Iqbal has raised the question of the nature and reality of the ego in the (Urdu) Introduction to Asrar-i-Khudi. What is this unity of experience which is visible with regard to its activities and hidden with regard to its nature ? Is it real or a mere illusion? He raises these questions because, according to him, the character and ultimate destiny of individuals and communities depends upon right answer to these questions. Man is subject to constant change and his psychological states are in a continual flux but this centre of experience gives unity to this diversity, bestows order on an aggregate of changing states and brings the past into relation with the present and future.

In his fourth lecture "The Human Ego — his freedom and immortality", Iqbal emphasises another characteristic of the ego. He holds that every ego is unique. "My feelings, hates and loves, judgments and resolutions are exclusively mine" (Reconstruction, 100). This reminds us of Ibn Sina (d. 428/1037) who employs this very argument, viz., unity amidst the diversity of psychological states, as a proof for the existence of the ego and its continuity as a personality (Albir Nadir, Ibn Sina and Human Self, 17).
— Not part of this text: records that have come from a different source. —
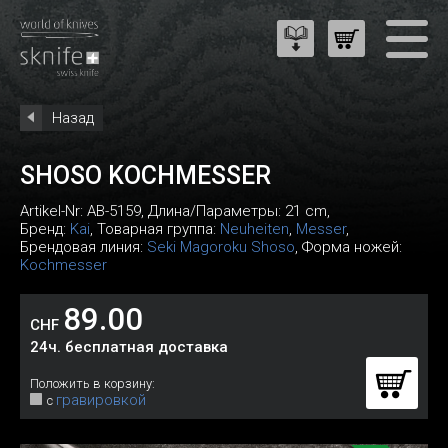
Назад
SHOSO KOCHMESSER
Artikel-Nr:
AB-5159
, Длина/Параметры: 21 cm,
Бренд:
Kai
, Товарная группа:
Neuheiten
,
Messer
,
Брендовая линия:
Seki Magoroku Shoso
, Форма ножей:
Kochmesser
89.00
CHF
24ч. бесплатная доставка
Положить в корзину:
гравировкой
с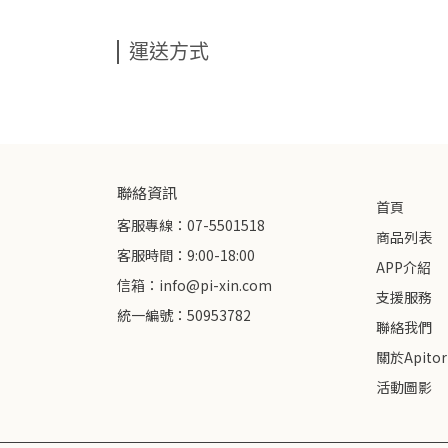
運送方式
聯絡資訊
首頁
客服專線：07-5501518
商品列表
客服時間：9:00-18:00
APP介紹
信箱：info@pi-xin.com
支援服務
統一編號：50953782
聯絡我們
關於Apitor
活動圖影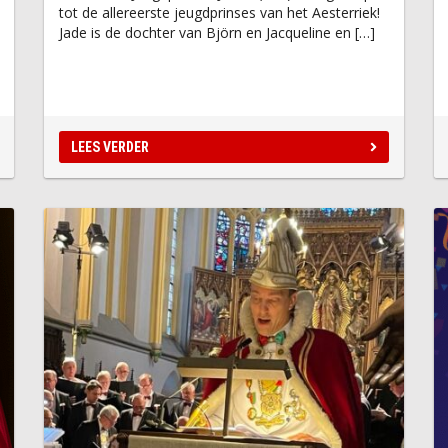
tot de allereerste jeugdprinses van het Aesterriek!
Jade is de dochter van Björn en Jacqueline en […]
LEES VERDER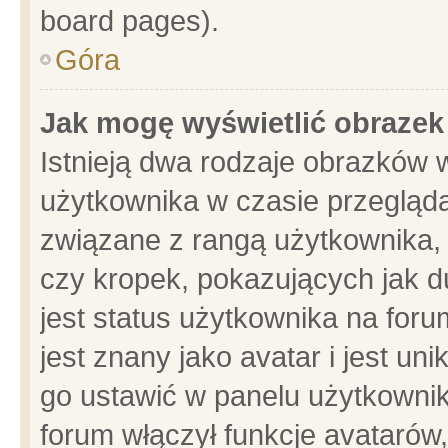
board pages).
Góra
Jak mogę wyświetlić obrazek
Istnieją dwa rodzaje obrazków 
użytkownika w czasie przegląda
związane z rangą użytkownika,
czy kropek, pokazujących jak d
jest status użytkownika na for
jest znany jako avatar i jest u
go ustawić w panelu użytkownik
forum włączył funkcje avatarów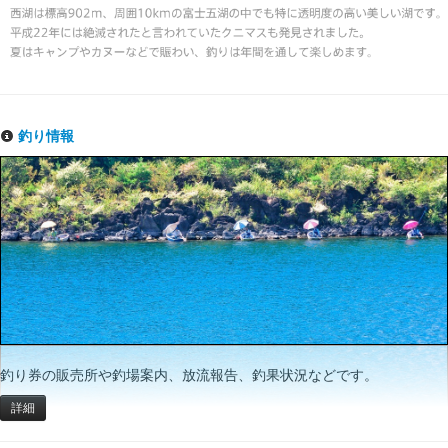
釣り情報
釣り券の販売所や釣場案内、放流報告、釣果状況などです。
詳細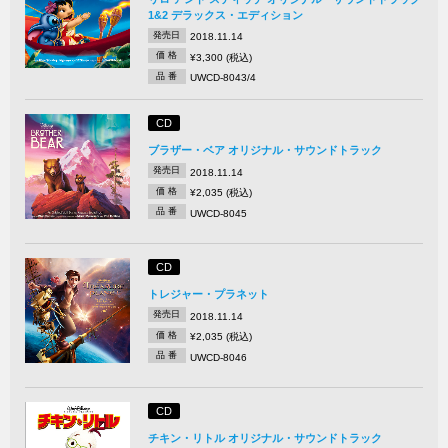
1&2 デラックス・エディション
発売日
2018.11.14
価 格
¥3,300 (税込)
品 番
UWCD-8043/4
CD
ブラザー・ベア オリジナル・サウンドトラック
発売日
2018.11.14
価 格
¥2,035 (税込)
品 番
UWCD-8045
CD
トレジャー・プラネット
発売日
2018.11.14
価 格
¥2,035 (税込)
品 番
UWCD-8046
CD
チキン・リトル オリジナル・サウンドトラック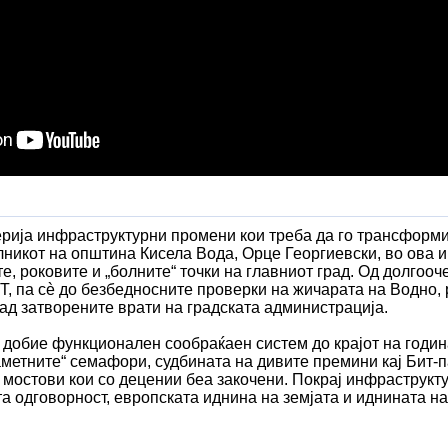
ерија инфраструктурни промени кои треба да го трансформи
лникот на општина Кисела Вода, Орце Георгиевски, во ова 
е, роковите и „болните“ точки на главниот град. Од долгоо
Т, па сè до безбедносните проверки на жичарата на Водно, 
зад затворените врати на градската администрација.
 добие функционален сообраќаен систем до крајот на годин
аметните“ семафори, судбината на дивите премини кај Бит-
 мостови кои со децении беа закочени. Покрај инфраструкту
 одговорност, европската иднина на земјата и иднината на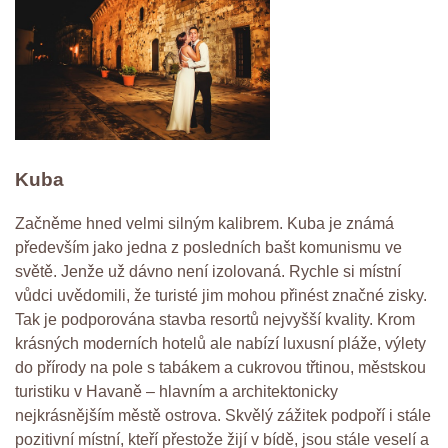
Kuba
Začněme hned velmi silným kalibrem. Kuba je známá
především jako jedna z posledních bašt komunismu ve
světě. Jenže už dávno není izolovaná. Rychle si místní
vůdci uvědomili, že turisté jim mohou přinést značné zisky.
Tak je podporována stavba resortů nejvyšší kvality. Krom
krásných moderních hotelů ale nabízí luxusní pláže, výlety
do přírody na pole s tabákem a cukrovou třtinou, městskou
turistiku v Havaně – hlavním a architektonicky
nejkrásnějším městě ostrova. Skvělý zážitek podpoří i stále
pozitivní místní, kteří přestože žijí v bídě, jsou stále veselí a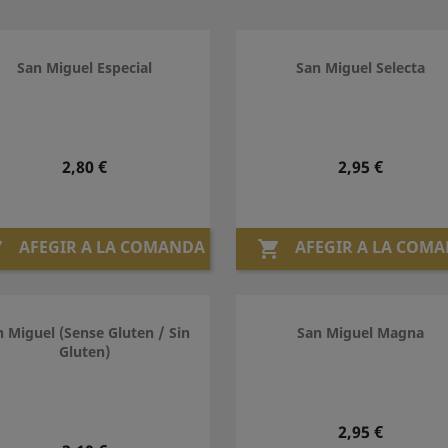
San Miguel Especial
San Miguel Selecta
Preu
Preu
2,80 €
2,95 €
AFEGIR A LA COMANDA
AFEGIR A LA COM


n Miguel (sense Gluten / Sin
San Miguel Magna
Gluten)
Preu
2,95 €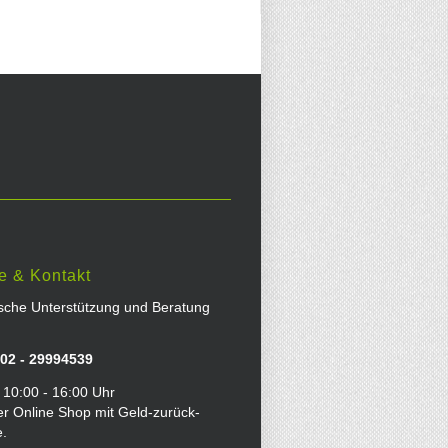
e & Kontakt
ische Unterstützung und Beratung
02 - 29994539
 10:00 - 16:00 Uhr
er Online Shop mit Geld-zurück-
e.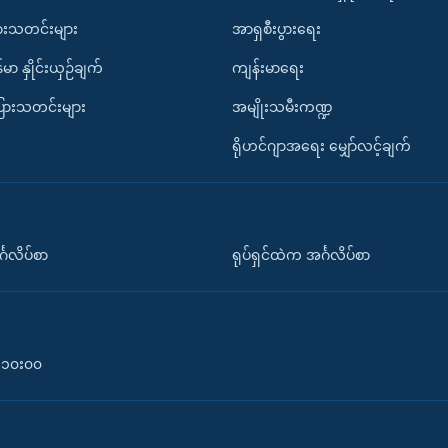
ားသတင်းများ
အာရှစီးပွားရေး
်မာ နှိုင်းယှဉ်ချက်
ကျန်းမာရေး
ပြားသတင်းများ
အမျိုးသမီးကဏ္ဍ
ရိုဟင်ဂျာအရေး မျှော်လင့်ချက်
်္ဂလိပ်စာ
ရုပ်ရှင်ထဲက အင်္ဂလိပ်စာ
၀-၁၀း၀၀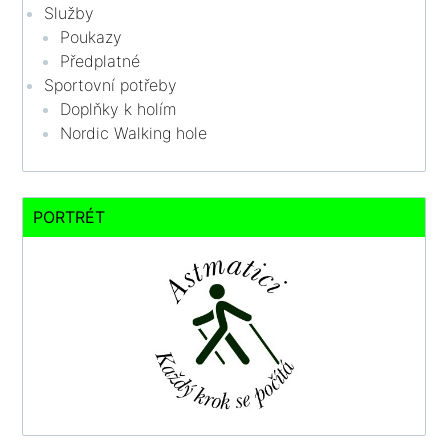
Služby
Poukazy
Předplatné
Sportovní potřeby
Doplňky k holím
Nordic Walking hole
PORTRÉT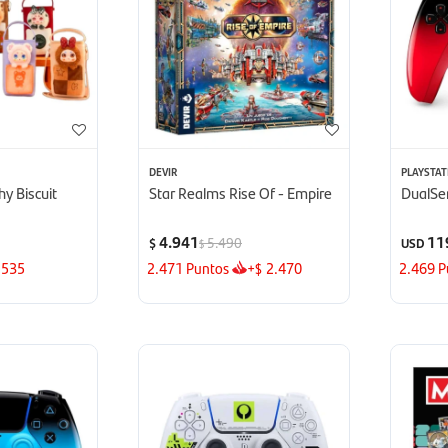
DEVIR
PLAYSTAT
y Biscuit
Star Realms Rise Of - Empire
DualSe
4.941
11
5.490
$
USD
$
535
2.471
Puntos
+
2.470
2.469
P
$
Discussing the nature of this "I," Iqbal critically reviews the ideas of Ghazali as representative of Muslim scholasticism and some modern thinkers like Kant, Laird and William James and reaches the conclusion that "my real personality is not a thing, it is an act. My experience is only a series of acts, mutually referring to one another, and held together by the unity of a directive purpose" (Reconstruction, 103).

In Asrar-i-Khudi also Iqbal discusses the nature of. the ego. He compares the attitudes of the East and West towards human self. In the East, people generally believe that this self is an illusion and that salvation lies in negating it. He holds that Hindu thinkers by identifying self with constant activity had shown great philosophical profundity but the conclusion led them to the belief, totally inimical to human civilization, that the individual should try to annihilate it, for without dissolving the self the individual cannot extricate himself from vicious effects of Karma. He states that this teaching is totally against the spirit of Islam which stresses the importance of a life of activity. Human self no doubt is created according to Islam but it can gain immortality through constant activity and persistent effort. This thought of Iqbal is expressed almost in all his books. I give here a quotation from Reconstruction (p. 119) :

"And how to make the soul grow and save it from corruption ? By action:

Blessed be He in whose hand is the Kingdom! And over all things is He potent, Who hath created death and life to test which of you is best in point of deed ; and He is the Mighty and Forgiving" (lxvii. 2).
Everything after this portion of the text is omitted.